Domestic and road tourism
  • In many countries the first step of recovery will take place with domestic tourism starting with business travel. However, the Greek domestic leisure market was hit hard during the Greek financial crisis. In 2018 domestic overnight stays at hotels had an overall market share of 15%.
  • However, the market share of Greek overnight stays at major tourist destinations is much smaller. Based on 2018 data Crete had a share of 3%, South Aegean (Dodecanese & Cyclades) 5%, Ionian islands 6% and Halkidiki 9%.
  • Arrivals from neighbouring countries represented 30% (9.3 million) of all international arrivals in 2019. Most of these tourists travel to Greece by car. Even though this group is often stated as important in the recovery of Greek tourism, the potential will be mostly limited to Northern Greece and the region of Halkidiki in particular.

Operations
  •  From an operational perspective restarting tourism is very complex. Things will certainly not be the same as before the Corona outbreak. New protocols need to be developed and implemented throughout the customer journey from travelling to the airport in the home country, boarding the plane, being airborne, arrival at the destination airport, transport to the hotel, stay at the hotel and possible trips outside the hotel using all possible means to travelling all the way back home. The potential risks during each step of the holiday are substantial for travellers, locals, employees and businesses.

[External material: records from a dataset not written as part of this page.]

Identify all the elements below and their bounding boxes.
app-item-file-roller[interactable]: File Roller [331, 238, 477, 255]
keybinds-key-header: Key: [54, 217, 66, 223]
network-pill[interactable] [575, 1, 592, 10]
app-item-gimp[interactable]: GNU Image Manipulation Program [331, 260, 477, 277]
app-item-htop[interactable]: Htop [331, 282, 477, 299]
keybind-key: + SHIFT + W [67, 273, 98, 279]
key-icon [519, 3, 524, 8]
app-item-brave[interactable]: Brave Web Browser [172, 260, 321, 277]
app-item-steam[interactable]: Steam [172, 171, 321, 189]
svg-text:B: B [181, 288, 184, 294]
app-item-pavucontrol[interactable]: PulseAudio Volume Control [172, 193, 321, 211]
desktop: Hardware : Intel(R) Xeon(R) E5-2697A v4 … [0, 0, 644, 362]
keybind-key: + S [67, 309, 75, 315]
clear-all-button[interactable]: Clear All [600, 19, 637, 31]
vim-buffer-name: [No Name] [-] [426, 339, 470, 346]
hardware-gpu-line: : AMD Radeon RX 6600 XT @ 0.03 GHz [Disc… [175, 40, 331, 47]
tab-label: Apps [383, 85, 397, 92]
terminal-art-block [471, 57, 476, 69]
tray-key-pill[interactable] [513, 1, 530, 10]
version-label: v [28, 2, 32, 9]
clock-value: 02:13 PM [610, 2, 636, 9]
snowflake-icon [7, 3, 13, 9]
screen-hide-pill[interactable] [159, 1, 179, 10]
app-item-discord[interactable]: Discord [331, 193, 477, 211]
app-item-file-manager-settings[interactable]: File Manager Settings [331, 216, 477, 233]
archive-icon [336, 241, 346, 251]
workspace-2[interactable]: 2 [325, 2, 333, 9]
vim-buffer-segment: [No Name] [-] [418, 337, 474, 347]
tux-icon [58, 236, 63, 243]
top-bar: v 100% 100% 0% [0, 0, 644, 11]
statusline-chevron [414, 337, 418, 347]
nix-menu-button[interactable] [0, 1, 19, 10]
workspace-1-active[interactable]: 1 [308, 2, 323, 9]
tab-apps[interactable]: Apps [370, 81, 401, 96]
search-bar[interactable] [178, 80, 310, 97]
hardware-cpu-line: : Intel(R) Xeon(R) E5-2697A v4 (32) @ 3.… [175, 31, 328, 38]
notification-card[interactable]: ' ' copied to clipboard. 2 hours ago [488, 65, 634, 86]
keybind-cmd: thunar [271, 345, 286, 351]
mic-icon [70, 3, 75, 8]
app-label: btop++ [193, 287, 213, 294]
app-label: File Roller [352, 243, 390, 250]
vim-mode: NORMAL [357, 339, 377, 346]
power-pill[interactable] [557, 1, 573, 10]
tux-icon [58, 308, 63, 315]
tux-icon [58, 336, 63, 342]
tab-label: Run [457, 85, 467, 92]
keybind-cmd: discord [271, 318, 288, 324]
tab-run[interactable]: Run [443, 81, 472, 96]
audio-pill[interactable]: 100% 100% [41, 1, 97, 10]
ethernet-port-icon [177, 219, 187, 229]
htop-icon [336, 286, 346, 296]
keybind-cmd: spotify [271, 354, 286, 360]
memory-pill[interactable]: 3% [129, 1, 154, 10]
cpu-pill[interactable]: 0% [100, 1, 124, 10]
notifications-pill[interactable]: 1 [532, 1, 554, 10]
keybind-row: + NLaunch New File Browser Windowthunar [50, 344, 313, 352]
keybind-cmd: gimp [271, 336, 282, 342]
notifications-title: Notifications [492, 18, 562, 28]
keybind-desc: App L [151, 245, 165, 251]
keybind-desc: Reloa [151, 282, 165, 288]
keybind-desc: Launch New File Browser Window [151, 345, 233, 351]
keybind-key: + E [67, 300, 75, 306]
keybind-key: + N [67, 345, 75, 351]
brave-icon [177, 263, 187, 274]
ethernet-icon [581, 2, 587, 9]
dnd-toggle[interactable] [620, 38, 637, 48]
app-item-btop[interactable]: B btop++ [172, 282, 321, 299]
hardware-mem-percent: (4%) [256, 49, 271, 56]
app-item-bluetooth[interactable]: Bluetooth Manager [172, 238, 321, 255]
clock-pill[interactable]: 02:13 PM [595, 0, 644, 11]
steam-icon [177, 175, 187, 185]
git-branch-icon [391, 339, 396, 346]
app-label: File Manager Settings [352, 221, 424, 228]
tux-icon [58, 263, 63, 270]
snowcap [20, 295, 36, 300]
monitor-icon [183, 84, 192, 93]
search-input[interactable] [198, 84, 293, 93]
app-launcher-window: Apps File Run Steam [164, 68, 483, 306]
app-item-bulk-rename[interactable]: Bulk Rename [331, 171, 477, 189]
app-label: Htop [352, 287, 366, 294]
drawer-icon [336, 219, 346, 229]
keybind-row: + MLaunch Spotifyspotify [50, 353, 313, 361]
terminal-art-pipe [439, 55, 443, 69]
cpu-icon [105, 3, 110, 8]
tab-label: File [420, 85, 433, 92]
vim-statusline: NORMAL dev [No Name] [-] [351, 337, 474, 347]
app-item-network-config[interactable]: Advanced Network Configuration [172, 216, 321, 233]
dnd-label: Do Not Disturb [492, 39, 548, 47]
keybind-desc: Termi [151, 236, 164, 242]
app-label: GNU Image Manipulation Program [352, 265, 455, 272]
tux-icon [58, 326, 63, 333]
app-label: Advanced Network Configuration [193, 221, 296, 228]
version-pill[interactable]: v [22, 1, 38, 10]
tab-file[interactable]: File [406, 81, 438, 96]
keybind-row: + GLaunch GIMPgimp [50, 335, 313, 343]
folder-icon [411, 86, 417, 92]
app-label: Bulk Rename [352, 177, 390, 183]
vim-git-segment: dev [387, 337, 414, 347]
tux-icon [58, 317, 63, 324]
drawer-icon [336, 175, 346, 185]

  • So called ‘health passports’ or similar certificates could be introduced and checked before departure, which will not secure though whether travellers will be infected at the destination. Boarding will be done in a controlled and sequenced manner and will take longer. Airlines might be blocking off the middle seat, something that Ryanair refuses, with an unknown effect on prices.
  • The distance or touchless economy will impact the guest experience as technology will take over during check-in and check-out, and service with a smile will not be possible wearing face masks. Access to public areas will be controlled and the health of guests and employees will be monitored. Buffets will increase risks (if allowed at all) or buffet items must be ordered from the dinner table.
  • Major hospitality brands such as Marriott, Hilton, Accor but also AirBnB are launching new health and safety procedures, something that must be implemented in a coordinated fashion for all hotels. AirBnB requires to leave rooms vacant for 24 hours following guest checkout.
  • Even if all new protocols are being implemented and the travel flow could be resumed, there are still many questions left. What will the demand be like? How will liquidity be provided and at what terms? What will happen if a new case is reported within the accommodation (guest or employee)? Who will bear the cost? At what price are packages sold? What will be covered by insurance companies? Will the loss of hotels be less if they remain closed?